Gracias al condensador de fluzo, esta tarde he aparcado el Delorean junto al dispensario que regentaba Verónica Forqué en La vida alegre, comedia de Fernando Colomo que sigue la pista a varios gonococos que pasan de cama en cama hasta llegar a los genitales del ministro de Sanidad. Una comedia de la movida madrileña, alegre, descocada, con travestís de grandes tetas e infidelidades de escasa importancia. Y con Antonio Resines antonioresinando más que nunca, con su cara de panoli y sus titubeos de macho desbordado.

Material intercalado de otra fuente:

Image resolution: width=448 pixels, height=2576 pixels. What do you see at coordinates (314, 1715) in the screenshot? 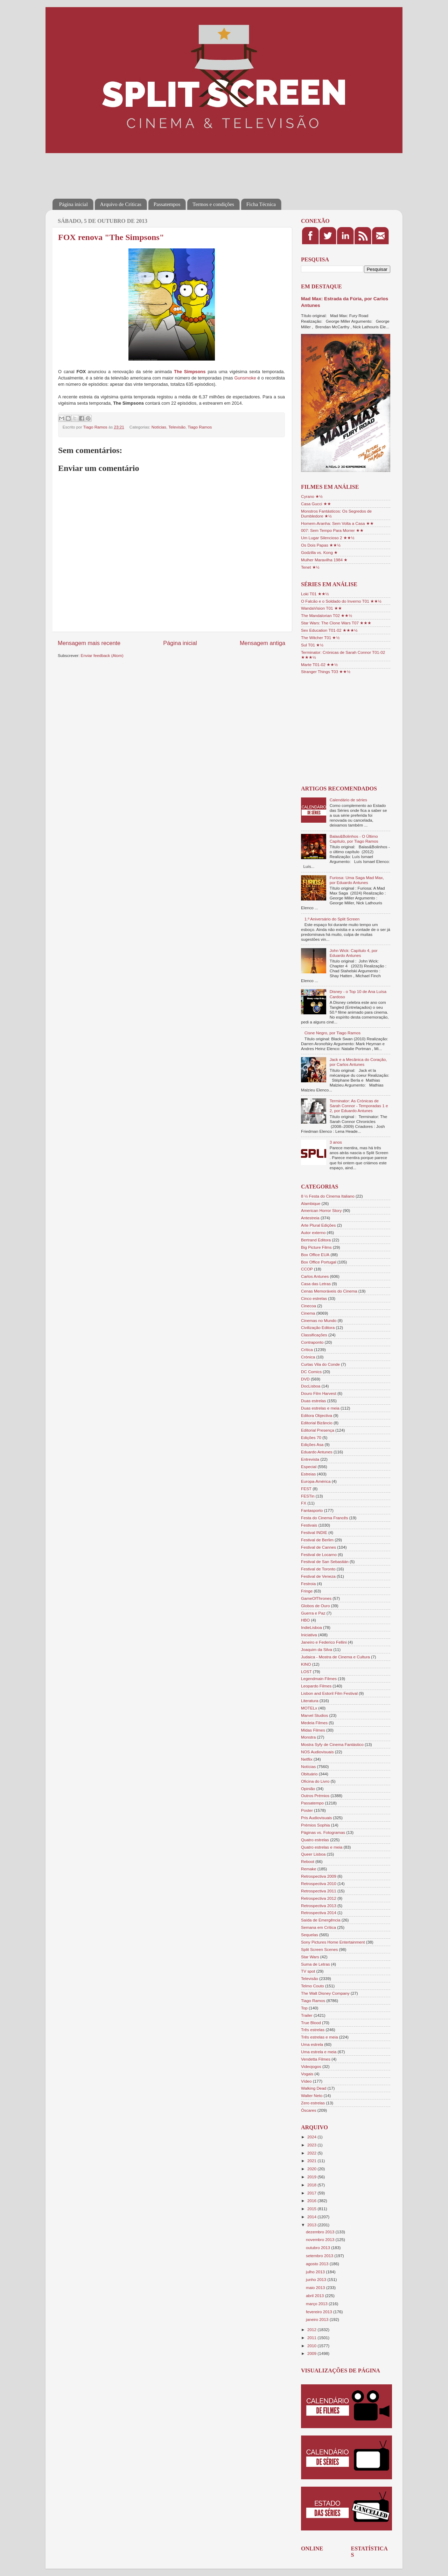
I see `Marvel Studios` at bounding box center [314, 1715].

Y por allí, por los pasillos del ministerio, correteaba Ana Obregón con sus vestidos ceñidos y su sonrisa pomular, interpretando -o eso- a una auxiliar administrativa que sólo sirve para elevar la moral de la tropa, tan guapa y tan resalá que a uno le ha dado por embarcarse en la nostalgia al terminar la película, y descubrir, una vez más, que la memoria flaquea, y se inventa cosas que nunca existieron. Porque yo estaba convencido de que Ana Obregón era la famosa Carolina que abría el Libro Gordo de Pedrete en la parodia de Pedro Ruiz: ¡Qué buena estás, Carolina! Un latiguillo de admiración sexual que todavía hoy nos sale automáticamente de la boca, o del pensamiento, o de la omisión incluso, cuando conocemos a una nueva belleza, se llame como se llame.

Me he tirado una hora buscando el nombre de la auténtica Carolina, que en los vídeos de Youtube, efectivamente, hace honor al inmortal requiebro, pero en internet todo son nostalgias sin provecho, añoranzas de pajilleros con acné. Datos, ni uno. Ni en los archivos de RTVE he sido capaz de encontrar a la verdadera Carolina, que abría el Libro de Pedrete con una delicadeza manual que ya anticipaba placeres prohibidos y muy reposados.